Aug 25, 2005 22:30
So yeah. Work is starting to get a little crazy, what with the corps arriving in two weeks and all. We had this programming and service day long "retreat" where the powers that be kept us in a room with no windows for an entire day while they talked about the upcoming year. Fun times, and by fun times i mean... i kept wanting to jam a pen in my eye. I can't be talked at for 9 hours, i shut down after an hour and a half. It doesn't help that i am having money issues. Yes I can pay my rent. Yes I can pay my electric/gas/phone/cable bill (though unless graham is horribly attached to it, i'm going to seriously reduce my service).
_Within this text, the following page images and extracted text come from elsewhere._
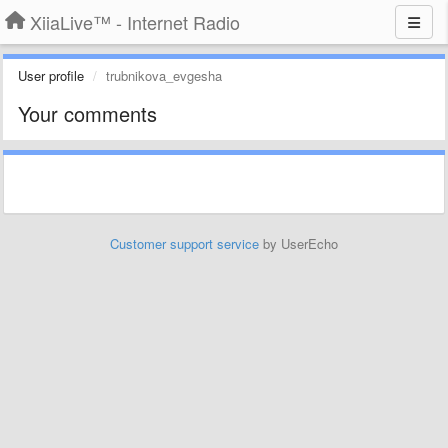
XiiaLive™ - Internet Radio
User profile
trubnikova_evgesha
Your comments
Customer support service
by UserEcho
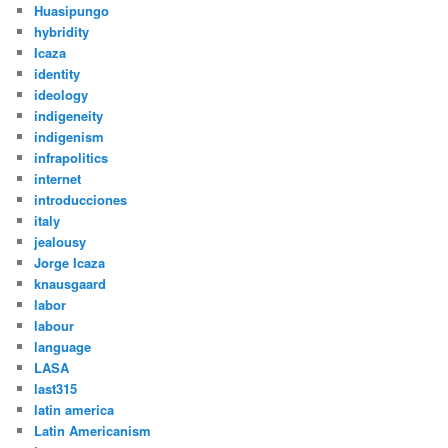
Huasipungo
hybridity
Icaza
identity
ideology
indigeneity
indigenism
infrapolitics
internet
introducciones
italy
jealousy
Jorge Icaza
knausgaard
labor
labour
language
LASA
last315
latin america
Latin Americanism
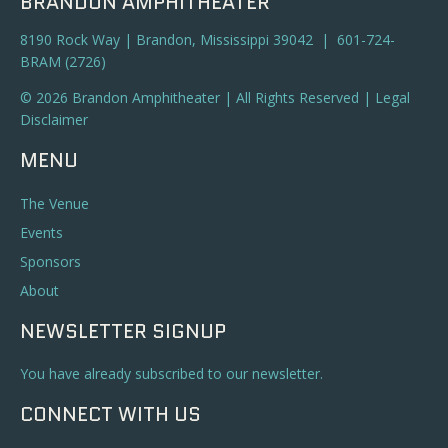
BRANDON AMPHITHEATER
8190 Rock Way | Brandon, Mississippi 39042 | 601-724-
BRAM (2726)
© 2026 Brandon Amphitheater | All Rights Reserved |
Legal
Disclaimer
MENU
The Venue
Events
Sponsors
About
NEWSLETTER SIGNUP
You have already subscribed to our newsletter.
CONNECT WITH US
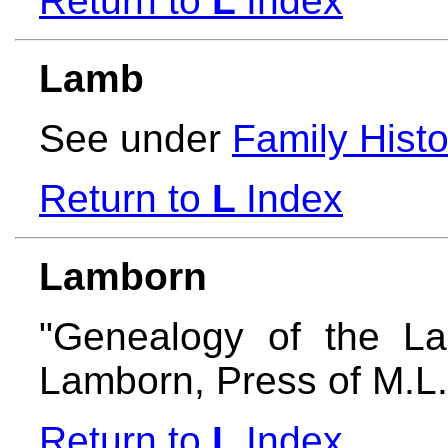
Return to
L
Index
Lamb
See under
Family Histo
Return to
L
Index
Lamborn
"Genealogy of the L
Lamborn, Press of M.L
Return to
L
Index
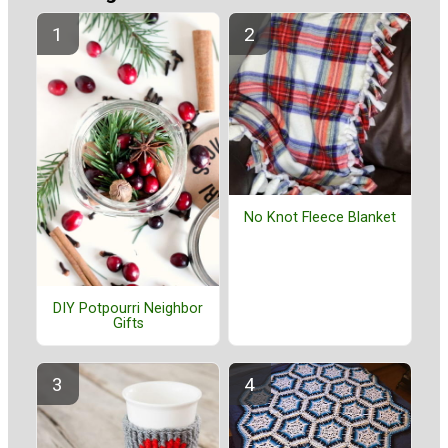
No Knot Fleece Blanket
DIY Potpourri Neighbor
Gifts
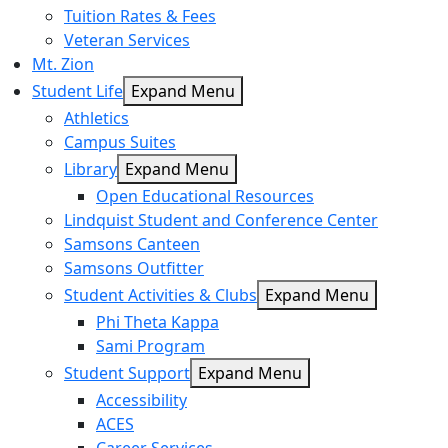
Tuition Rates & Fees
Veteran Services
Mt. Zion
Student Life
Expand Menu
Athletics
Campus Suites
Library
Expand Menu
Open Educational Resources
Lindquist Student and Conference Center
Samsons Canteen
Samsons Outfitter
Student Activities & Clubs
Expand Menu
Phi Theta Kappa
Sami Program
Student Support
Expand Menu
Accessibility
ACES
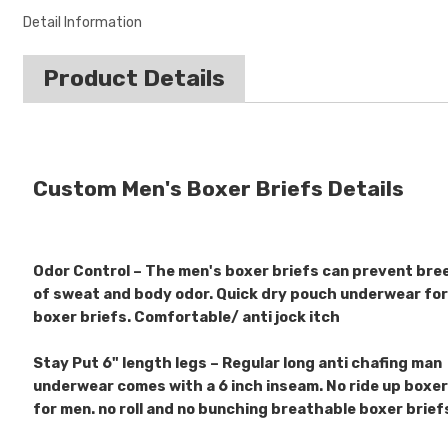
Detail Information
Product Details
Custom Men's Boxer Briefs Details
Odor Control – The men's boxer briefs can prevent bre
of sweat and body odor. Quick dry pouch underwear fo
boxer briefs. Comfortable/ anti jock itch
Stay Put 6" length legs – Regular long anti chafing man
underwear comes with a 6 inch inseam. No ride up boxer
for men. no roll and no bunching breathable boxer brie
So that leaves me with... my grad school tuition bill, my books, fun money (cmon everyone has to have something put aside to have fun), and oh yeah... food. This is where i start twitching uncontrollably, and wondering where those stereotypical jewish qualities of being good with money are when i need them.
So i'm running around breaking up my americorps grant to pay for part of my schooling, filing out the fafsa and applying for the stafford loan... and tuesday i'm taking a day off from work to go wait at the welfare office and apply for food stamps. I am swallowing my pride in order to get 150 dollars a month from the federal gov't to pay for food. If i'm going to be poor, i might as well be poor with gusto.
That's how my week has been, impending doom of bills and incoming corps members... worries about school and my disaster area of an apartment...
Oh! I almost forgot about the godfather. I started watching it tonight because i've never seen it. Graham and i are splitting the first one up into two parts, and it was exactly what i needed to get my mind off the insanity. The movie is so freaking good.
"There's a light at each end of this tunnel, reach out cause you're just as far in as you'll ever be out."